Enter NoSQL databases with Log-Structured Merge Trees (and new problems)

About a decade ago, we started seeing a number of “NoSQL” storage systems address this problem via Log-structured merge (LSM) trees, which reduce the cost of making small writes by only performing larger append-only writes to disk.

Rather than performing “in-place” writes (where a small change to an existing page requires reading/writing that entire page from/to disk), LSM trees queue up several new updates (including deletes!) into pages and write them as a single batch to disk. In particular, all writes in an LSM tree are performed to a sorted table maintained in memory, which is then flushed to disk as an immutable batch when of sufficient size (as a “sorted string table”, or SSTable). This reduces the cost of making small writes.

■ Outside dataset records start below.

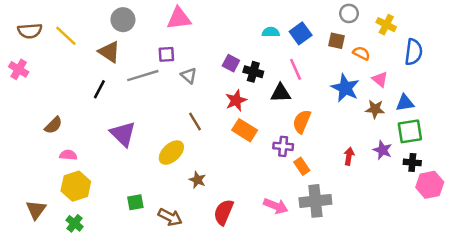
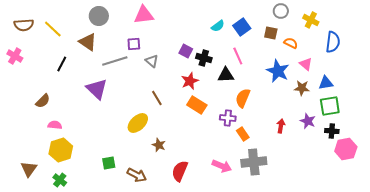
cyan semicircle: (271, 32) -> (218, 26), turned 144
black line: (99, 89) -> (62, 64), moved
purple triangle: (123, 134) -> (97, 89), moved

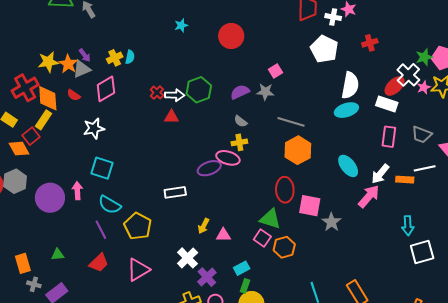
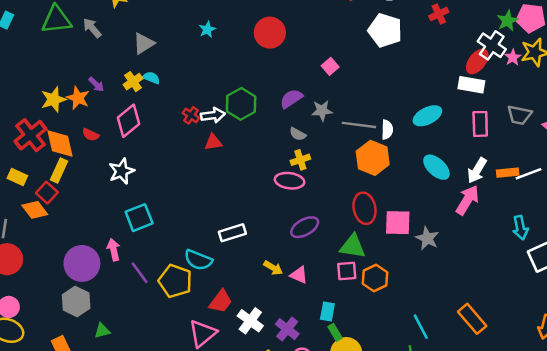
cyan semicircle: (130, 57) -> (151, 78), turned -72
gray triangle: (82, 69) -> (144, 43), moved
white semicircle: (350, 85) -> (387, 130), moved, size x0.6
gray star: (265, 92) -> (322, 111), moved
cyan ellipse: (346, 110) -> (427, 116), moved
cyan square: (102, 168) -> (139, 218), turned -30
purple ellipse: (209, 168) -> (305, 227), moved
white line: (425, 168) -> (528, 174), moved
gray hexagon: (15, 181) -> (76, 301), moved
cyan semicircle: (110, 205) -> (198, 260), moved
yellow pentagon: (138, 226) -> (175, 281), moved
yellow arrow: (203, 226) -> (273, 268), turned -77
purple line: (101, 230) -> (140, 273), moved
pink triangle: (223, 235) -> (299, 275), turned 35
pink square: (262, 238) -> (347, 271), turned -30
white cross: (188, 258) -> (250, 321), moved
red trapezoid: (99, 263) -> (221, 301), moved
cyan rectangle: (242, 268) -> (327, 312), turned -42
green rectangle: (245, 286) -> (335, 332), turned -40

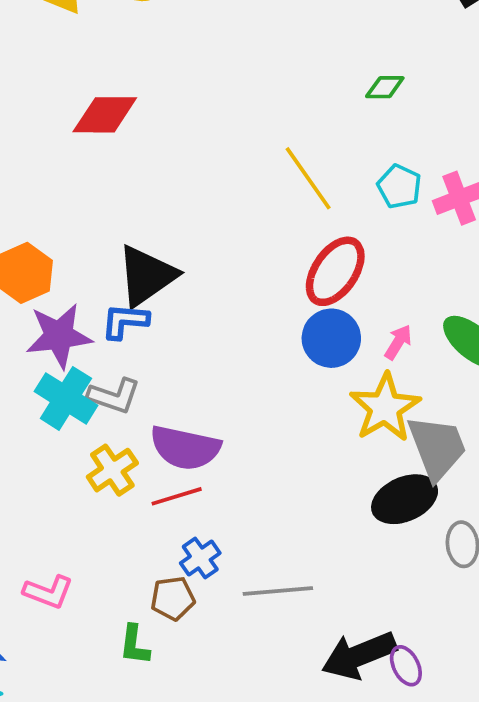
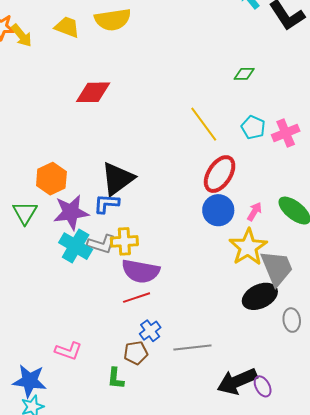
yellow cross: (112, 470) -> (124, 241), moved, turned 32

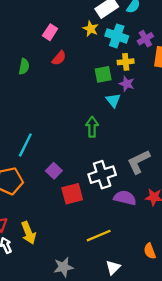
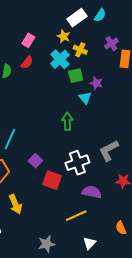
cyan cross: (117, 36) -> (60, 59), moved, turned 30
red semicircle: (59, 58) -> (27, 62), moved
yellow cross: (126, 62) -> (80, 50), moved, turned 32
red square: (72, 194) -> (52, 180), turned 36
purple semicircle: (125, 198) -> (92, 192), moved
yellow arrow: (28, 233) -> (15, 204), moved

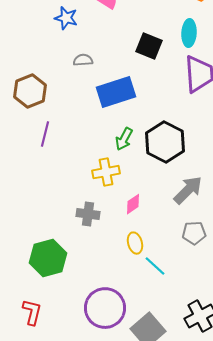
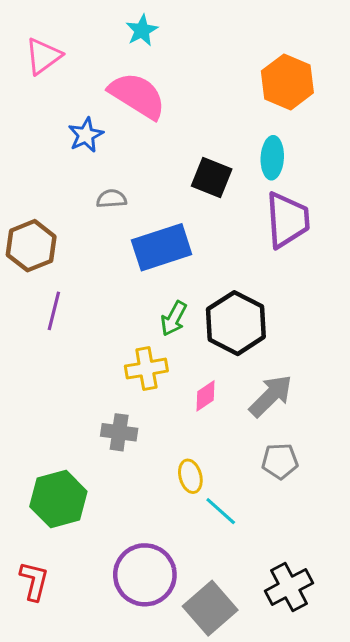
blue star: (66, 18) -> (86, 135), turned 30
pink diamond: (133, 204) -> (206, 396), moved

In an LSM tree, all updates are first written a sorted table in memory, and then flushed to disk as an immutable batch, stored as an SSTable, which is often indexed in memory. Source: igvita.com

This architecture — which has been adopted by many “NoSQL” databases like LevelDB, Google BigTable, Cassandra, MongoDB (WiredTiger), and InfluxDB — may seem great at first. Yet it introduces other tradeoffs: higher memory requirements and poor secondary index support.

Higher-memory requirements: Unlike in a B-tree, in an LSM tree there is no single ordering: no global index to give us a sorted order over all keys. Consequently, looking up a value for a key gets more complex: first, check the memory table for the latest version of the key; otherwise, look to (potentially many) on-disk tables to find the latest value associated with that key. To avoid excessive disk I/O (and if the values themselves are large, such as the webpage content stored in Google’s BigTable), indexes for all SSTables may be kept entirely in memory, which in turn increases memory requirements.

Poor secondary index support: Given that they lack any global sorted order, LSM trees do not naturally support secondary indexes. Various systems have added some additional support, such as by duplicating the data in a different order. Or, they emulate support for richer predicates by building their primary key as the concatenation of multiple values. Yet this approach comes with the cost of requiring a larger scan among these keys at query time, thus supporting only items with a limited cardinality (e.g., discrete values, not numeric ones).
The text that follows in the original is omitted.